*Requirement:* Beginning at the line containing "Smartscore: ☆" in the material below and ending at the line containing "SAN JUAN NEPOMUCENO", return each line exactly and add nothing.

____

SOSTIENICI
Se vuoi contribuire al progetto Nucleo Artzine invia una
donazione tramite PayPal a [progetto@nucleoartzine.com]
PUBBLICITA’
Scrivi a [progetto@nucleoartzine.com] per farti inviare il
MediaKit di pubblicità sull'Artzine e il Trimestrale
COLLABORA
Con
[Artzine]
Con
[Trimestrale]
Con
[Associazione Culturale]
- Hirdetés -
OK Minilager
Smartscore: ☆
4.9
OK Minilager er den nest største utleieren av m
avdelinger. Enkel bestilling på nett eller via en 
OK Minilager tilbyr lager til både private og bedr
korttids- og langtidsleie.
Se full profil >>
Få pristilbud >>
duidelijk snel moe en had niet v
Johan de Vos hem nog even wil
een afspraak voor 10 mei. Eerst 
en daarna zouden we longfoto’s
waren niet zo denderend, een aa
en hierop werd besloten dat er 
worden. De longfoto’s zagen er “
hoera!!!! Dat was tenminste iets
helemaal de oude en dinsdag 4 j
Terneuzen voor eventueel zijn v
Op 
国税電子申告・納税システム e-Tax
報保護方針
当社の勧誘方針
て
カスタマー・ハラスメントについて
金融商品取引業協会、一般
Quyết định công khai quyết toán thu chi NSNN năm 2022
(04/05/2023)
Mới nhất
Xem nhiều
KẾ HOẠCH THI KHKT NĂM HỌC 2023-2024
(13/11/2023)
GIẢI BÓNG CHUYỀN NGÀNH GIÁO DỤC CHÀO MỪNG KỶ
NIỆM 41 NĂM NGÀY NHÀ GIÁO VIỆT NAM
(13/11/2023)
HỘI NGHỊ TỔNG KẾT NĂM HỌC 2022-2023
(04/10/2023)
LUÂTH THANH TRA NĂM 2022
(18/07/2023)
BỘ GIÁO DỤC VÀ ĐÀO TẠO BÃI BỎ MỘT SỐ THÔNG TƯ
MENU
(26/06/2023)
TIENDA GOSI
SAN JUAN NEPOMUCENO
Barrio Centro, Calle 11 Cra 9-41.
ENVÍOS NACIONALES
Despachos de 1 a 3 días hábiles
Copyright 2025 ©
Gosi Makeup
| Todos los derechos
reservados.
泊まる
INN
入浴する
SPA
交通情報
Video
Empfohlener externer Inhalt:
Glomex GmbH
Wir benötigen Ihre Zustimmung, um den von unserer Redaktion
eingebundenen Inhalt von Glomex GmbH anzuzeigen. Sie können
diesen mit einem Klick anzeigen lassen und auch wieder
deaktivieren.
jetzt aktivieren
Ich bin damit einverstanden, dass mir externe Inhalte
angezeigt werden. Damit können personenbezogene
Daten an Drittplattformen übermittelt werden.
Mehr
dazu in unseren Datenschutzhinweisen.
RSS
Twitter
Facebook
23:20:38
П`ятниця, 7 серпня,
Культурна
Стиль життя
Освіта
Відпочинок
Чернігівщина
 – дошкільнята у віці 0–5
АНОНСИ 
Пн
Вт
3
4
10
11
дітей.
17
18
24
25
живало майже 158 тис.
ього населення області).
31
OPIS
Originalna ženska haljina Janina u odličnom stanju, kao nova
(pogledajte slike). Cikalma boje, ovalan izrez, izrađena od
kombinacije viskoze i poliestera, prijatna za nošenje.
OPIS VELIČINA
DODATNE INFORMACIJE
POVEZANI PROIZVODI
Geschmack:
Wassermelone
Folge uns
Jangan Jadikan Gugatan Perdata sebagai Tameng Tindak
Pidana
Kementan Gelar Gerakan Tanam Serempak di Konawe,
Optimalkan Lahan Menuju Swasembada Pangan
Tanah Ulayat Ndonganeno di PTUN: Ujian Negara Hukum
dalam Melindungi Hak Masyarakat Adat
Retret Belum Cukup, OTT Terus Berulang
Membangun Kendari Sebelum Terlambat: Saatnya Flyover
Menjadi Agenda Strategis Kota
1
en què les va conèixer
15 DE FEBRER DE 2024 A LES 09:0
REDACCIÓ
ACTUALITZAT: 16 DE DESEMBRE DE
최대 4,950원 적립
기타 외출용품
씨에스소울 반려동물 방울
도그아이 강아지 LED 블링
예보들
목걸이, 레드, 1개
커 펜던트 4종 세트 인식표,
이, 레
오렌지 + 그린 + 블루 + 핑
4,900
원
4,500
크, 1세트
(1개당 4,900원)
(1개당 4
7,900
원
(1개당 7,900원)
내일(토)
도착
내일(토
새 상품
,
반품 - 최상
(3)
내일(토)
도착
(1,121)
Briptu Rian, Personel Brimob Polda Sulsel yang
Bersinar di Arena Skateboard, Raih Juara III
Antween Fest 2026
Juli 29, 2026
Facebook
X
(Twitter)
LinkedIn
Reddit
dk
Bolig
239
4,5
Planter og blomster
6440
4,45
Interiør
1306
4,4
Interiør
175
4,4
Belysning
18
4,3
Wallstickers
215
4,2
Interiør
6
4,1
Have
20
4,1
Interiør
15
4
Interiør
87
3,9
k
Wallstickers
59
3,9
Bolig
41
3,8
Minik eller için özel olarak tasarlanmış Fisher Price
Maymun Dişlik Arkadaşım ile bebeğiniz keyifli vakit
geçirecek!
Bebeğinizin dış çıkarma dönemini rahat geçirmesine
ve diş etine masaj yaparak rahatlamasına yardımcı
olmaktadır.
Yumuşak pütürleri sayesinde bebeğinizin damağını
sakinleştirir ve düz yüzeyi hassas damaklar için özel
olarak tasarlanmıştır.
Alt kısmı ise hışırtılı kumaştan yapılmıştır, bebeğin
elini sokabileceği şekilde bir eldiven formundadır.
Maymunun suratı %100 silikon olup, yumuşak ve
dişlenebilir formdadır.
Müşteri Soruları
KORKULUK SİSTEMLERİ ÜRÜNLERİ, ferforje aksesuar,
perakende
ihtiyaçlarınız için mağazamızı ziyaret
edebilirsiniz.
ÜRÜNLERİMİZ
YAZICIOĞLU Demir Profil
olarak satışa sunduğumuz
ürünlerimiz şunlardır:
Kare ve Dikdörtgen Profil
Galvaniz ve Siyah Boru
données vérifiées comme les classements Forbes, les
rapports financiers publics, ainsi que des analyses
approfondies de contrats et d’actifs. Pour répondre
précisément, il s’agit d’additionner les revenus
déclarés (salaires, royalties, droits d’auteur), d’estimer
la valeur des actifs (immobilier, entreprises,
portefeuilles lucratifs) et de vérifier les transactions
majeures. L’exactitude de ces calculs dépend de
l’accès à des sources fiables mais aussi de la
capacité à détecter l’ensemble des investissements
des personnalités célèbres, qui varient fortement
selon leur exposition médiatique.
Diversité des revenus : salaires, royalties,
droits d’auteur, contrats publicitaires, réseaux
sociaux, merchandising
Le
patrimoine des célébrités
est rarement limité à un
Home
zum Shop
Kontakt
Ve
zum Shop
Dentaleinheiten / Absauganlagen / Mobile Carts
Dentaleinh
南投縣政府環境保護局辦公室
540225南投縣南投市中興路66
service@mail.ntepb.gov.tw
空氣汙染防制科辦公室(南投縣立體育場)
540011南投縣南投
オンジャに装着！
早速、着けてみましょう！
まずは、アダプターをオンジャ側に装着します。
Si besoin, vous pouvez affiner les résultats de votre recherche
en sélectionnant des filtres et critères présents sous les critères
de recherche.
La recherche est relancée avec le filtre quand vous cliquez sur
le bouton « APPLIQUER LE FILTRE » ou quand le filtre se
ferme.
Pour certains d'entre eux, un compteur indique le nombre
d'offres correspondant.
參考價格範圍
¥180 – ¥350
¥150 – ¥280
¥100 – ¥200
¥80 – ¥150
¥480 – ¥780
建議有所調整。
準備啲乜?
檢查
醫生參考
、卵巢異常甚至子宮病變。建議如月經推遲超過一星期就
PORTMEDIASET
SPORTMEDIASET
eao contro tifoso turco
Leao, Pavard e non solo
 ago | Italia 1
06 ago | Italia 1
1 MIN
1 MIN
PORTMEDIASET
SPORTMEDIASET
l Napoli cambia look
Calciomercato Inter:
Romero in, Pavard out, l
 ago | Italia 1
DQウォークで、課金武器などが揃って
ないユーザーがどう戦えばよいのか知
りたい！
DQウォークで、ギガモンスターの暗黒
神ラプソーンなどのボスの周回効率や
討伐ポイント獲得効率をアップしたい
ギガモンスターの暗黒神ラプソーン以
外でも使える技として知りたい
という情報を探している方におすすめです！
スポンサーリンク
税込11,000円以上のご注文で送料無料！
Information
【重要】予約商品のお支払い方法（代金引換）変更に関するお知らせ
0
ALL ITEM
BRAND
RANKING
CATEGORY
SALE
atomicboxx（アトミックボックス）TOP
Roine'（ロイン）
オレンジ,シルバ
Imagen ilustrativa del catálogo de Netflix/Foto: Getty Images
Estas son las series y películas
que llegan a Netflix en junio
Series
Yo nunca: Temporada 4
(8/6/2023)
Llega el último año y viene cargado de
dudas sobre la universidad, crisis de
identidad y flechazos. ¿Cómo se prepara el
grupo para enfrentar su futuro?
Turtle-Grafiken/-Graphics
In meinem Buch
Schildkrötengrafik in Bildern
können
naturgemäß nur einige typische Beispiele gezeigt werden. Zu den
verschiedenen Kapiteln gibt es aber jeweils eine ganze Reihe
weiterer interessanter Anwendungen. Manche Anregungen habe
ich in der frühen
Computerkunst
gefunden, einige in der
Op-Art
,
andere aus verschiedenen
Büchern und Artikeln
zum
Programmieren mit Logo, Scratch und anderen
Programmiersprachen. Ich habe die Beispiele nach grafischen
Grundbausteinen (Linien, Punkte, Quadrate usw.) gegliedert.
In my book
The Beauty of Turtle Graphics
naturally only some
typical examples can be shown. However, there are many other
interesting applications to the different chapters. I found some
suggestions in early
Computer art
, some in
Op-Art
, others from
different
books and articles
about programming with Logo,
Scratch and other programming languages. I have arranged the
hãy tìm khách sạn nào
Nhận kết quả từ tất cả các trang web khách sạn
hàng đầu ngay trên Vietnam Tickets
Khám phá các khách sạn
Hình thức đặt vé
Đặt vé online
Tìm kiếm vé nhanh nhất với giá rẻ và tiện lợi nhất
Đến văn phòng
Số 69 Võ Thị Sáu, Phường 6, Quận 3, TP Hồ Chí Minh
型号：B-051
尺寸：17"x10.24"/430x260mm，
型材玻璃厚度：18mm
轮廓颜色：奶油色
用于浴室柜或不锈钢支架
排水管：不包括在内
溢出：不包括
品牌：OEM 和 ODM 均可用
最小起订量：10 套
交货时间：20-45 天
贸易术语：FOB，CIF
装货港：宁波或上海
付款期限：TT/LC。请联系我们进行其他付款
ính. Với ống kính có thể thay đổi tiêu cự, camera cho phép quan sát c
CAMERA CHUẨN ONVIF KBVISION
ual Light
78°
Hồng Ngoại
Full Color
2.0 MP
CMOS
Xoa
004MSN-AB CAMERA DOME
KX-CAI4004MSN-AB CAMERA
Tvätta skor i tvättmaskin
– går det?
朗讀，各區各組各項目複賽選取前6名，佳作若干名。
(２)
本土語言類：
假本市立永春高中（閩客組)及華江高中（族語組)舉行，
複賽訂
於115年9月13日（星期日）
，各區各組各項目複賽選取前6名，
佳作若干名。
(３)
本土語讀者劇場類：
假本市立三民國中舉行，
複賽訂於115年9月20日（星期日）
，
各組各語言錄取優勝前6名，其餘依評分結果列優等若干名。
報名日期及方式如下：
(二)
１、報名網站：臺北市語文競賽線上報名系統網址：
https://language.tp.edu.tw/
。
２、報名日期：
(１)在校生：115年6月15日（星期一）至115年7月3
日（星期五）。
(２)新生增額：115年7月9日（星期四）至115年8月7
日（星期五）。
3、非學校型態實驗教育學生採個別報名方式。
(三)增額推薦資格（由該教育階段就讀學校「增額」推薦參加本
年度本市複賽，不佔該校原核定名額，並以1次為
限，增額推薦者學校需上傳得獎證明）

____

*Exercise answer:*
Smartscore: ☆
4.9
OK Minilager er den nest største utleieren av m
avdelinger. Enkel bestilling på nett eller via en 
OK Minilager tilbyr lager til både private og bedr
korttids- og langtidsleie.
Se full profil >>
Få pristilbud >>
duidelijk snel moe en had niet v
Johan de Vos hem nog even wil
een afspraak voor 10 mei. Eerst 
en daarna zouden we longfoto’s
waren niet zo denderend, een aa
en hierop werd besloten dat er 
worden. De longfoto’s zagen er “
hoera!!!! Dat was tenminste iets
helemaal de oude en dinsdag 4 j
Terneuzen voor eventueel zijn v
Op 
国税電子申告・納税システム e-Tax
報保護方針
当社の勧誘方針
て
カスタマー・ハラスメントについて
金融商品取引業協会、一般
Quyết định công khai quyết toán thu chi NSNN năm 2022
(04/05/2023)
Mới nhất
Xem nhiều
KẾ HOẠCH THI KHKT NĂM HỌC 2023-2024
(13/11/2023)
GIẢI BÓNG CHUYỀN NGÀNH GIÁO DỤC CHÀO MỪNG KỶ
NIỆM 41 NĂM NGÀY NHÀ GIÁO VIỆT NAM
(13/11/2023)
HỘI NGHỊ TỔNG KẾT NĂM HỌC 2022-2023
(04/10/2023)
LUÂTH THANH TRA NĂM 2022
(18/07/2023)
BỘ GIÁO DỤC VÀ ĐÀO TẠO BÃI BỎ MỘT SỐ THÔNG TƯ
MENU
(26/06/2023)
TIENDA GOSI
SAN JUAN NEPOMUCENO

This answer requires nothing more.